# Dataframe Factory
We will use two public dataset to create a unique dataset to scrapy some neighborhood in brazil.

In [54]:
# Dependencies
import pandas as pd
from unidecode import unidecode
import numpy as np
import requests
import uuid

In [11]:
# Use public dataframes

states = pd.read_csv("https://raw.githubusercontent.com/kelvins/Municipios-Brasileiros/main/csv/estados.csv")
cities = pd.read_csv("https://raw.githubusercontent.com/kelvins/Municipios-Brasileiros/main/csv/municipios.csv")

In [20]:
# Create column with UF names in the order of cities
uf_codes = cities["codigo_uf"]
uf_order_by_code = []
for code in uf_codes:
    row = states.loc[states["codigo_uf"] == code]
    uf_order_by_code.append(row["uf"].values[0])
    
print(f"total rows in uf_codes {len(uf_codes)}")
print(f"total row in uf_order_by_code {len(uf_order_by_code)}")

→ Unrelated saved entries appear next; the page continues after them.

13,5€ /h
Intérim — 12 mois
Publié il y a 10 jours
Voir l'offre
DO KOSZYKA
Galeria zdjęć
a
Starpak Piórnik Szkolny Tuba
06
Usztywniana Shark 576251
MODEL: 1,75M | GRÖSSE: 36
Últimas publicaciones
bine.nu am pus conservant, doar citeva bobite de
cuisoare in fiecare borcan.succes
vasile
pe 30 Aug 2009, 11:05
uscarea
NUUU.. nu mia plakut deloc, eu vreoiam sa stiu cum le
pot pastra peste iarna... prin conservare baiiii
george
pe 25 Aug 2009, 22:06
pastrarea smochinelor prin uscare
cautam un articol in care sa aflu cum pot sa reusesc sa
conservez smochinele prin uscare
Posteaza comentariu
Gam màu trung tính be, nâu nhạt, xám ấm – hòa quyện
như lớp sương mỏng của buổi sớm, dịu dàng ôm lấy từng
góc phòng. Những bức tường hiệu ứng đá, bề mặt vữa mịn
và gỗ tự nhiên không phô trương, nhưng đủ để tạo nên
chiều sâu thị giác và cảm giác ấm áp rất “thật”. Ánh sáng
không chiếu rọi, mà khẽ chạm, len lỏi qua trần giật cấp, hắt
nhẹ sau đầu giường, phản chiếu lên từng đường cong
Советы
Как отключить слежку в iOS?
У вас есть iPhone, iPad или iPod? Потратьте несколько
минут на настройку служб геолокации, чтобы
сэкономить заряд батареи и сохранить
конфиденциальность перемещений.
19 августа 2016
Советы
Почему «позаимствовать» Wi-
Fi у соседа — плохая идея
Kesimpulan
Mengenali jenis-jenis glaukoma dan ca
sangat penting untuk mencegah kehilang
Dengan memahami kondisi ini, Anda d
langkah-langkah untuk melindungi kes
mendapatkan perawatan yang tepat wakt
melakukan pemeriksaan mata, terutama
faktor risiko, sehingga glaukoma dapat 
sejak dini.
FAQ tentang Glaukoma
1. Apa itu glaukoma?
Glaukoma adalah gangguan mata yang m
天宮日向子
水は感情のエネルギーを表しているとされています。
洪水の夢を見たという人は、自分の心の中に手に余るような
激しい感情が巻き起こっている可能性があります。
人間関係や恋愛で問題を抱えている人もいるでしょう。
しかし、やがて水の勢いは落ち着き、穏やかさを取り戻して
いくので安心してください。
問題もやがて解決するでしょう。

total rows in uf_codes 5570
total row in uf_order_by_code 5570


In [83]:
# Format the cities names
cities_names = cities["nome"].values
formated_names = []
for city_name in cities_names:
    formated_city_name = unidecode(city_name)
    formated_names.append(formated_city_name)
    
print(f"total row in formated_names {len(formated_names)}")

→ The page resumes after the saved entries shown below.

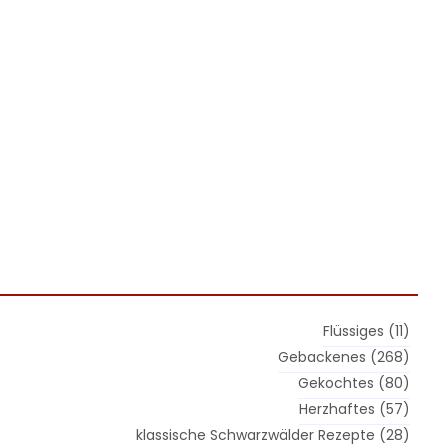
Flüssiges
(11)
Gebackenes
(268)
Gekochtes
(80)
Herzhaftes
(57)
klassische Schwarzwälder Rezepte
(28)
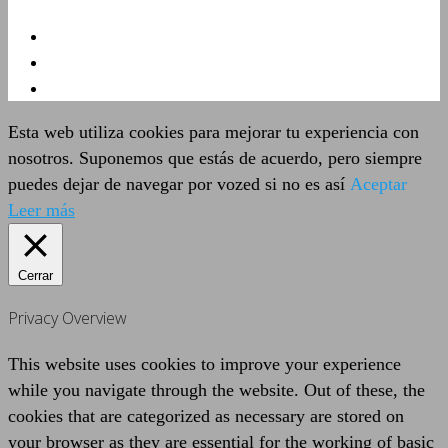
Esta web utiliza cookies para mejorar tu experiencia con
nosotros. Suponemos que estás de acuerdo, pero siempre
puedes dejar de navegar por vozed si no es así
Aceptar
Leer más
Cerrar
Privacy Overview
This website uses cookies to improve your experience
while you navigate through the website. Out of these, the
cookies that are categorized as necessary are stored on
your browser as they are essential for the working of basic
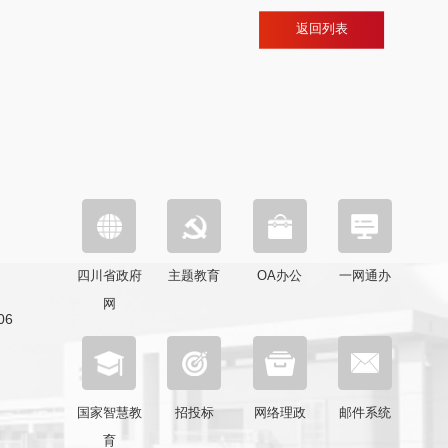
返回列表
四川省政府
主题教育
OA办公
一网通办
网
6
国家智慧教
招投标
网络理政
邮件系统
育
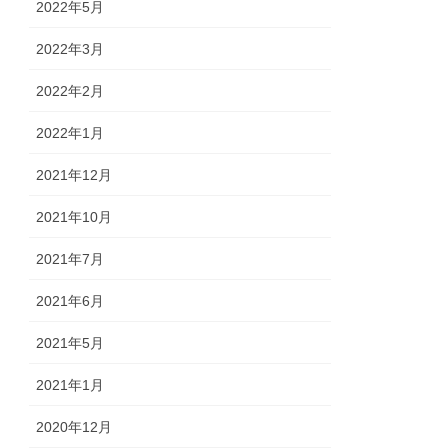
2022年5月
2022年3月
2022年2月
2022年1月
2021年12月
2021年10月
2021年7月
2021年6月
2021年5月
2021年1月
2020年12月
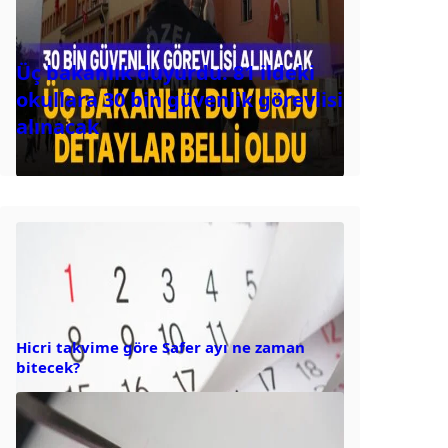
Üç bakanlık duyurdu: 81 ildeki
okullara 30 bin güvenlik görevlisi
alınacak
Hicri takvime göre Safer ayı ne zaman
bitecek?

total row in formated_names 5570


In [84]:
# Create capital column and set unique id for each city
capital = cities["capital"].values
cities_ids = []
for index in range(len(capital)):
    cities_ids.append(uuid.uuid4())

print(f"total row in capital {len(capital)}")
print(f"total row in cities_ids {len(set(cities_ids))}")

total row in capital 5570
total row in cities_ids 5570


In [96]:
# Create new dataframe
df_blueprint = {
    "city_id": cities_ids,
    "city_names": formated_names,
    "relative_uf": uf_order_by_code,
    "capital": capital    
}

df = pd.DataFrame(df_blueprint)
df
df.to_csv("./csv/br-cities.csv")

In [86]:
# Create endpoint column to the crawler
endpoints = []
for index, row in df.iterrows():
    city_names = row["city_names"]
    uf = row["relative_uf"]
    str_city_uf = f"{city_names} {uf}"
    str_formated = str_city_uf.replace(" ", "-").lower()
    full_endpoint = f"https://www.guiamais.com.br/bairros/{str_formated}"
    endpoints.append(full_endpoint)
    
print(f"total row in endpoints {len(endpoints)}")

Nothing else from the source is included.